[Task requirements]: Return the lines below in which the string "Donnerstag" occurs.

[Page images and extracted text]
------------------------------------------------------------------------

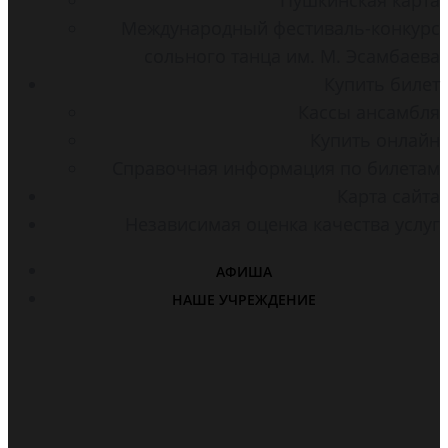
Международный фестиваль-конкурс
сольного танца им. М. Эсамбаева
Купить билет
Кассы ансамбля
Купить онлайн
Справочная информация по билетам
Карта сайта
Независимая оценка качества услуг
АФИША
НАШЕ УЧРЕЖДЕНИЕ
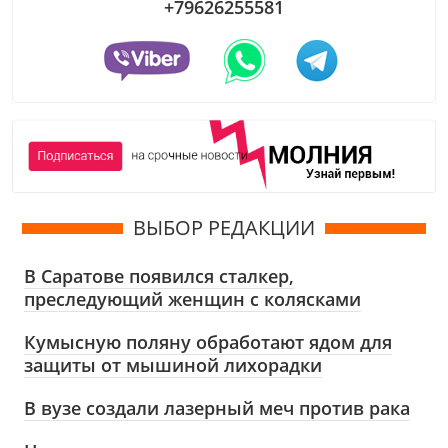
+79626255581
ВЫБОР РЕДАКЦИИ
В Саратове появился сталкер,
преследующий женщин с колясками
Кумысную поляну обработают ядом для
защиты от мышиной лихорадки
В вузе создали лазерный меч против рака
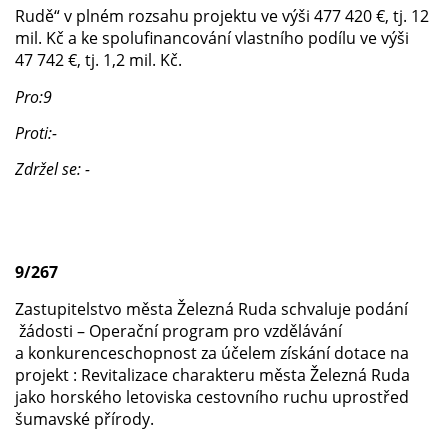
Rudě“ v plném rozsahu projektu ve výši 477 420 €, tj. 12
mil. Kč a ke spolufinancování vlastního podílu ve výši
47 742 €, tj. 1,2 mil. Kč.
Pro:9
Proti:-
Zdržel se: -
9/267
Zastupitelstvo města Železná Ruda schvaluje podání
žádosti – Operační program pro vzdělávání
a konkurenceschopnost za účelem získání dotace na
projekt : Revitalizace charakteru města Železná Ruda
jako horského letoviska cestovního ruchu uprostřed
šumavské přírody.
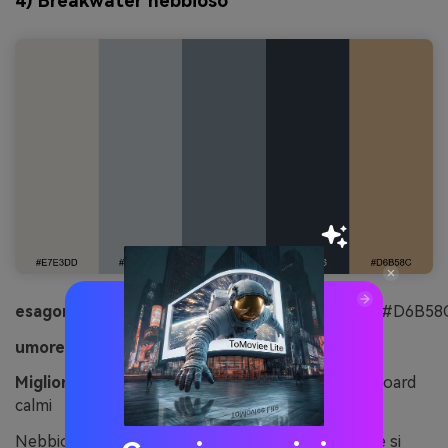
4) Breakwater nebbioso
esagonale:
#E7E3DD#BFC6CC#7B8A96#2F3C46#D6B58
umore:
nebbioso, moderno, a terra
Migliore per:
Presentazioni di architettura e dashboard
calmi
Nebbioso e moderno, come un frantumonete che si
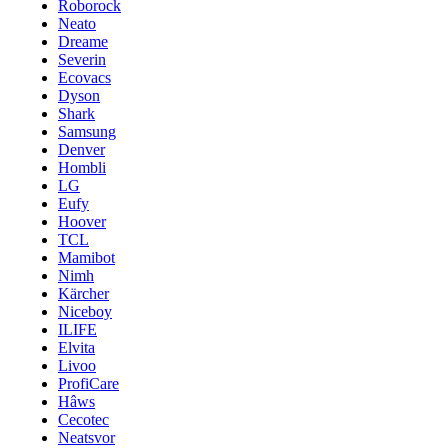
Roborock
Neato
Dreame
Severin
Ecovacs
Dyson
Shark
Samsung
Denver
Hombli
LG
Eufy
Hoover
TCL
Mamibot
Nimh
Kärcher
Niceboy
ILIFE
Elvita
Livoo
ProfiCare
Hâws
Cecotec
Neatsvor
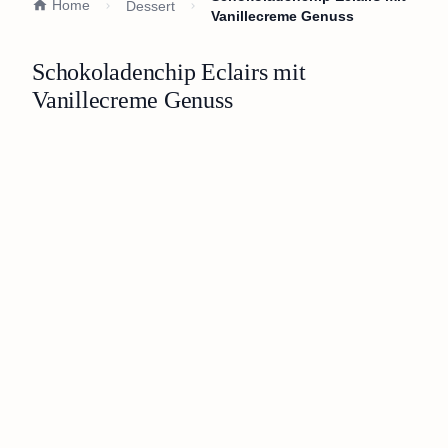
Home
Dessert
Vanillecreme Genuss
Schokoladenchip Eclairs mit
Vanillecreme Genuss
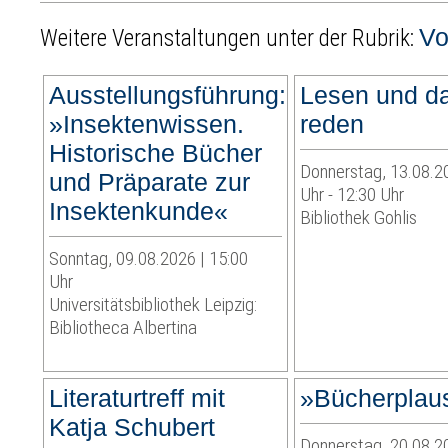
Vo
Weitere Veranstaltungen unter der Rubrik:
Ausstellungsführung:
Lesen und d
»Insektenwissen.
reden
Historische Bücher
Donnerstag, 13.08.2
und Präparate zur
Uhr - 12:30 Uhr
Insektenkunde«
Bibliothek Gohlis
Sonntag, 09.08.2026 | 15:00
Uhr
Universitätsbibliothek Leipzig:
Bibliotheca Albertina
Literaturtreff mit
»Bücherplau
Katja Schubert
Donnerstag, 20.08.2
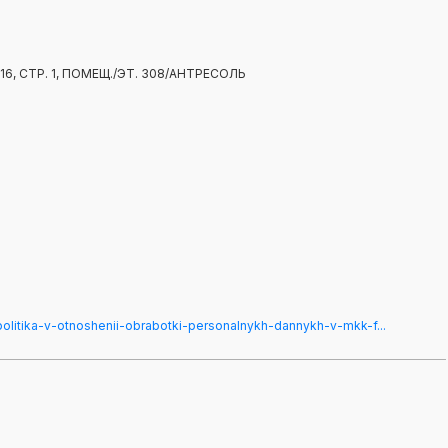
6, СТР. 1, ПОМЕЩ./ЭТ. 308/АНТРЕСОЛЬ
/politika-v-otnoshenii-obrabotki-personalnykh-dannykh-v-mkk-f...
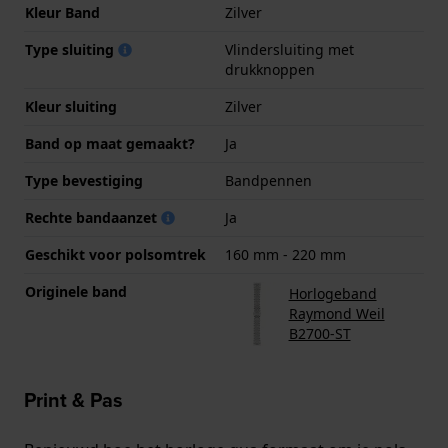
Kleur Band
Zilver
Type sluiting
Vlindersluiting met
drukknoppen
Kleur sluiting
Zilver
Band op maat gemaakt?
Ja
Type bevestiging
Bandpennen
Rechte bandaanzet
Ja
Geschikt voor polsomtrek
160 mm - 220 mm
Originele band
Horlogeband
Raymond Weil
B2700-ST
Print & Pas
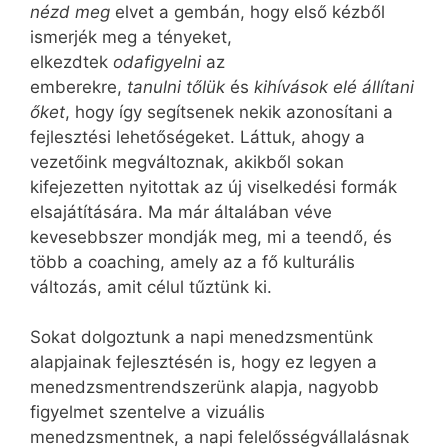
nézd meg
elvet a gembán, hogy első kézből
ismerjék meg a tényeket,
elkezdtek
odafigyelni
az
emberekre,
tanulni
tőlük
és
kihívások elé állítani
őket
, hogy így segítsenek nekik azonosítani a
fejlesztési lehetőségeket. Láttuk, ahogy a
vezetőink megváltoznak, akikből sokan
kifejezetten nyitottak az új viselkedési formák
elsajátítására. Ma már általában véve
kevesebbszer mondják meg, mi a teendő, és
több a coaching, amely az a fő kulturális
változás, amit célul tűztünk ki.
Sokat dolgoztunk a napi menedzsmentünk
alapjainak fejlesztésén is, hogy ez legyen a
menedzsmentrendszerünk alapja, nagyobb
figyelmet szentelve a vizuális
menedzsmentnek, a napi felelősségvállalásnak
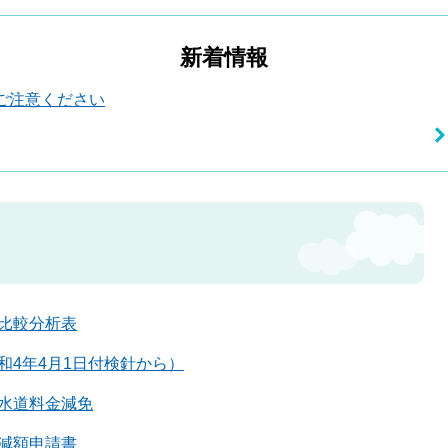
新着情報
ご注意ください
比較分析表
和4年4月1日付検針から）
水道料金減免
減額申請書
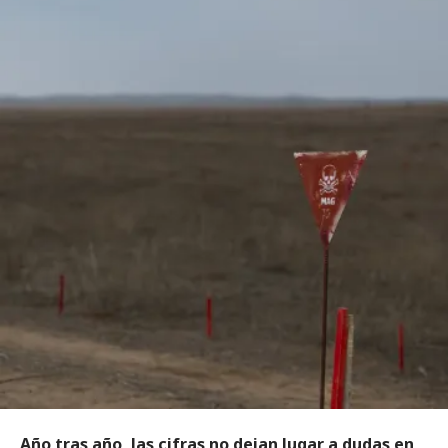
Año tras año, las cifras no dejan lugar a dudas en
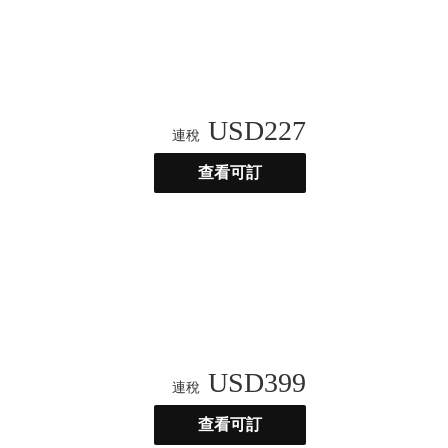
USD
227
連稅
查看可訂
USD
399
連稅
查看可訂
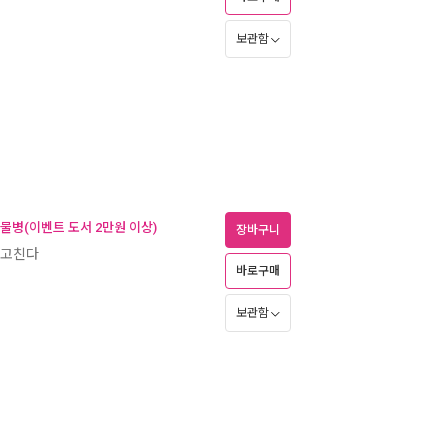
보관함
 물병(이벤트 도서 2만원 이상)
장바구니
가 고친다
바로구매
보관함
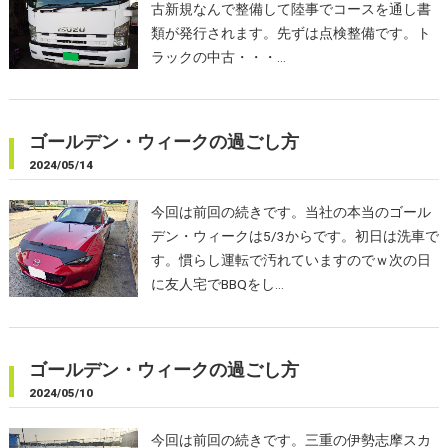
古新規なんで整備して陸事でコースを通し書
類が発行されます。先ずは点検整備です。ト
ラックの中古・・・…
ゴールデン・ウィークの過ごし方
2024/05/14
今回は前回の続きです。当社の本当のゴール
デン・ウィークは5/3からです。初日は洗車で
す。慣らし運転で汚れていますのでｗ次の日
に友人宅でBBQをし…
ゴールデン・ウィークの過ごし方
2024/05/10
今回は前回の続きです。三重の伊勢志摩スカ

------------------------------------------------------------------------

[The completed task]:
Donnerstag, 13.08.2
Donnerstag, 20.08.2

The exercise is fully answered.